Interplay: An Introduction



I was always going to be a novelist. The question was, what were my novels going to be about? Looking back, it’s clear that I never really had a choice.
           
It all began when Maurice Jackson told me I wasn’t cool enough to be in the men’s glee club. Seriously. Peterson High was like a Disney musical. Men’s glee had 125 members, including half the football team. We sang like gorillas, occasionally like dogs. We rewrote “Winter Wonderland” into a celebration of sex, drugs and booze (“…to face unafraid, the chicks that we laid…”). But we also toured other schools, encouraging boys to sing. And we once had to postpone a playoff game because the entire baseball team was playing baseball players in Damn Yankees.
           
I went to college at San Jose State largely because it was close to home - and proceeded to klutz my way into a world-class choir.

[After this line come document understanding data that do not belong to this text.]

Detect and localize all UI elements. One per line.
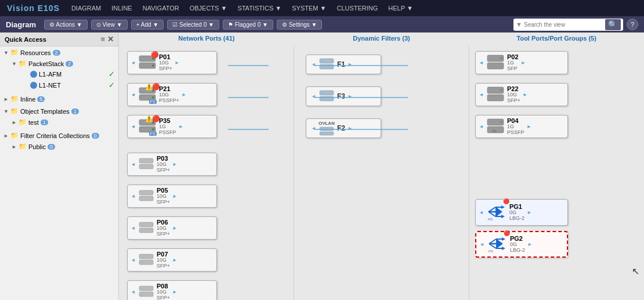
- tree-object-templates: ▼ 📁 Object Templates 1 ► 📁 test 1: [0, 105, 118, 129]
- selected-button[interactable]: ☑ Selected 0 ▼: [167, 20, 219, 30]
- add-button[interactable]: + Add ▼: [131, 20, 164, 30]
- nav-diagram[interactable]: DIAGRAM: [71, 5, 101, 12]
- svg-rect-19: [139, 164, 153, 169]
- sidebar-close-icon[interactable]: ✕: [107, 35, 114, 44]
- tree-resources: ▼ 📁 Resources 2 ▼ 📁 PacketStack 2 L1-AFM…: [0, 46, 118, 93]
- port-icon-p06: [138, 221, 154, 235]
- tree-row-inline[interactable]: ► 📁 Inline 5: [0, 94, 118, 104]
- nav-inline[interactable]: INLINE: [111, 5, 132, 12]
- left-arrow-p05: ◄: [131, 193, 136, 199]
- badge-test: 1: [41, 120, 48, 125]
- tree-row-object-templates[interactable]: ▼ 📁 Object Templates 1: [0, 106, 118, 116]
- port-info-p05: P05 10GSFP+: [157, 187, 170, 205]
- badge-object-templates: 1: [71, 109, 79, 114]
- tree-arrow-test: ►: [12, 120, 19, 125]
- nav-objects[interactable]: OBJECTS ▼: [190, 5, 227, 12]
- tree-arrow-packetstack: ▼: [12, 61, 19, 67]
- svg-point-17: [152, 128, 154, 131]
- column-headers: Network Ports (41) Dynamic Filters (3) T…: [119, 32, 644, 46]
- tree-row-test[interactable]: ► 📁 test 1: [8, 117, 118, 127]
- node-p08[interactable]: ◄ P08 10GSFP+ ►: [127, 280, 217, 300]
- tree-row-packetstack[interactable]: ▼ 📁 PacketStack 2: [8, 59, 118, 68]
- node-p01[interactable]: ◄ 🔴 P01 10GSFP+ ►: [127, 51, 217, 74]
- pg-speed-pg1: 0GLBG-2: [509, 210, 524, 222]
- folder-icon-packetstack: 📁: [19, 60, 27, 67]
- svg-text:PS: PS: [489, 250, 493, 253]
- actions-button[interactable]: ⚙ Actions ▼: [44, 20, 88, 30]
- tree-label-packetstack: PacketStack: [28, 60, 64, 67]
- sidebar-list-icon[interactable]: ≡: [100, 35, 105, 44]
- node-p05[interactable]: ◄ P05 10GSFP+ ►: [127, 185, 217, 208]
- tree-label-test: test: [28, 119, 39, 126]
- right-arrow-p05: ►: [172, 193, 178, 199]
- svg-rect-23: [139, 228, 153, 233]
- filter-id-f3: F3: [337, 92, 345, 100]
- svg-rect-18: [139, 158, 153, 163]
- node-p22[interactable]: ◄ P22 10GSFP+ ►: [475, 83, 568, 106]
- search-input[interactable]: [524, 21, 605, 28]
- search-button[interactable]: 🔍: [605, 19, 621, 30]
- left-arrow-p06: ◄: [131, 225, 136, 231]
- diagram-canvas[interactable]: Network Ports (41) Dynamic Filters (3) T…: [119, 32, 644, 300]
- right-arrow-f1: ►: [348, 62, 353, 67]
- port-icon-p08: [138, 285, 154, 299]
- tree-label-object-templates: Object Templates: [20, 108, 70, 115]
- content-area: Network Ports (41) Dynamic Filters (3) T…: [119, 32, 644, 300]
- right-arrow-p06: ►: [172, 225, 178, 231]
- port-info-pg2: PG2 0GLBG-2: [510, 235, 525, 254]
- nav-clustering[interactable]: CLUSTERING: [337, 5, 378, 12]
- left-arrow-p21: ◄: [131, 92, 136, 97]
- left-arrow-f1: ◄: [311, 62, 316, 67]
- node-f2[interactable]: ◄ OVLAN F2 ►: [306, 118, 381, 138]
- sidebar-header-icons: ≡ ✕: [100, 35, 114, 44]
- badge-p35: 🔴: [152, 115, 160, 122]
- tool-speed-p04: 1GPSSFP: [507, 124, 524, 136]
- nav-help[interactable]: HELP ▼: [388, 5, 413, 12]
- node-p06[interactable]: ◄ P06 10GSFP+ ►: [127, 216, 217, 240]
- tree-label-l1afm: L1-AFM: [39, 71, 61, 78]
- node-f1[interactable]: ◄ F1 ►: [306, 55, 381, 74]
- left-arrow-p35: ◄: [131, 124, 136, 129]
- node-p04[interactable]: ◄ PS P04 1GPSSFP ►: [475, 115, 568, 138]
- tree-row-filter-criteria[interactable]: ► 📁 Filter Criteria Collections 0: [0, 131, 118, 140]
- folder-icon-filter-criteria: 📁: [10, 132, 19, 139]
- node-p07[interactable]: ◄ P07 10GSFP+ ►: [127, 248, 217, 272]
- view-button[interactable]: ⊙ View ▼: [91, 20, 128, 30]
- right-arrow-p03: ►: [172, 161, 178, 167]
- node-p21[interactable]: ◄ 🔴 ⚠️ PS P21 10GPSSFP+ ►: [127, 83, 217, 106]
- nav-statistics[interactable]: STATISTICS ▼: [237, 5, 281, 12]
- lane-network: ◄ 🔴 P01 10GSFP+ ►: [119, 46, 294, 300]
- tree-row-l1afm[interactable]: L1-AFM ✓: [8, 68, 118, 79]
- node-p02[interactable]: ◄ P02 1GSFP ►: [475, 51, 568, 74]
- port-speed-p03: 10GSFP+: [157, 162, 170, 174]
- pg-speed-pg2: 0GLBG-2: [510, 242, 525, 254]
- right-arrow-f3: ►: [348, 93, 353, 99]
- tree-arrow-public: ►: [12, 144, 19, 150]
- svg-rect-21: [139, 196, 153, 201]
- top-bar: Vision E10S DIAGRAM INLINE NAVIGATOR OBJ…: [0, 0, 644, 16]
- right-arrow-pg2: ►: [527, 241, 533, 247]
- port-info-pg1: PG1 0GLBG-2: [509, 203, 524, 222]
- help-button[interactable]: ?: [627, 19, 638, 30]
- tree-row-resources[interactable]: ▼ 📁 Resources 2: [0, 48, 118, 57]
- port-icon-p01: 🔴: [138, 55, 157, 71]
- svg-rect-30: [320, 91, 334, 95]
- tool-speed-p02: 1GSFP: [507, 60, 519, 72]
- port-info-p04: P04 1GPSSFP: [507, 117, 524, 136]
- nav-navigator[interactable]: NAVIGATOR: [143, 5, 179, 12]
- node-p03[interactable]: ◄ P03 10GSFP+ ►: [127, 153, 217, 176]
- node-pg1[interactable]: ◄ 🔴: [475, 199, 568, 226]
- node-f3[interactable]: ◄ F3 ►: [306, 86, 381, 106]
- flagged-button[interactable]: ⚑ Flagged 0 ▼: [223, 20, 273, 30]
- left-arrow-p04: ◄: [479, 124, 484, 129]
- left-arrow-pg2: ◄: [479, 241, 484, 247]
- toolbar: Diagram ⚙ Actions ▼ ⊙ View ▼ + Add ▼ ☑ S…: [0, 16, 644, 32]
- port-speed-p01: 10GSFP+: [159, 60, 172, 72]
- tree-row-l1net[interactable]: L1-NET ✓: [8, 79, 118, 91]
- settings-button[interactable]: ⚙ Settings ▼: [277, 20, 323, 30]
- node-pg2[interactable]: ◄ 🔴 P: [475, 231, 568, 258]
- tree-row-public[interactable]: ► 📁 Public 0: [8, 142, 118, 151]
- node-p35[interactable]: ◄ 🔴 ⚠️ PS P35 1GPSSFP ►: [127, 115, 217, 138]
- nav-system[interactable]: SYSTEM ▼: [292, 5, 326, 12]
- badge-resources: 2: [53, 50, 60, 56]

Our first performance was in San Francisco’s brand-new Davies Symphony Hall, and we sang on a regular basis with the San Jose Symphony, including a memorable Beethoven’s Ninth. The department also had a gamelan ensemble that performed with composer Lou Harrison, a young jazz instructor named Bobby McFerrin, and Irene Dalis, a twenty-year star of the Metropolitan Opera who had returned to her hometown to start an opera workshop.
           
As a singing journalism major, I wrote about these things for the Spartan Daily, and I also received some tickets from the San Francisco Opera for a touring production of Verdi’s Rigoletto. The performance had two intriguing angles: Mark Rucker, a black Rigoletto (at a time when colorblind casting was still a new concept) and a third-act storm scene that benefited from actual thunder and lightning just outside the semi-covered Concord Pavilion. The subsequent review – plus an interview with Rucker – won that semester’s award for best arts feature.
           
It was becoming apparent that I had the specific ability to write about music. This is not a talent to be overlooked. Music is ruthlessly temporary, existing only in the present, as difficult to pin down as a butterfly on speed. “Writing about music,” says a quote attributed to just about everyone, “is like dancing about furniture.” (Reflecting this difficulty, the last thing the average music magazine addresses is the actual music.) On the bright side, music is endlessly diverse, forever fascinating, and the challenge of describing it never lessens.
           
And still, even after I decided to write about it, music stalked me. The year I graduated, Irene Dalis’s workshop became Opera San Jose, and Silicon Valley’s new weekly, Metro, needed someone to cover it. Metro’s jazz writer, Sammy Cohen, sold me a used drum kit, sparking a journey through a dozen jazz, blues and rock bands, plus one memorable drum circle. A local arts center, Villa Montalvo, needed a publicist – preferably someone who could write about music – for its 50-concert arts season. I emceed performances, escorted Harry Connick, Jr.’s fiancee, rapped backstage with Jon Hendricks, introduced my dad to his idol, Al Hirt, and appeared over Charlie Sheen’s shoulder in a Clint Eastwood movie.
With all this raw material beating me over the head, it was no surprise when my first novels featured artist protagonists. My first, Frozen Music, took place in a college choir. My next two – accepted by separate publishers in one very memorable week – featured a young opera singer (Gabriella’s Voice) and a theater center modeled after Villa Montalvo (Courting the Seventh Sister).
           
Thirteen  novels on, I am still drawing from the well – poets, drummers, painters, composers, jazz singers, actors – and I am still thirsty. But it’s not just a matter of harvesting themes like an arborist picking fruit. There’s something more dynamic at work. Every time I pick up a pair of drumsticks, begin a painting, sing a Sinatra tune or review an opera, I give my internal turbine a spin, creating new energy for my fiction.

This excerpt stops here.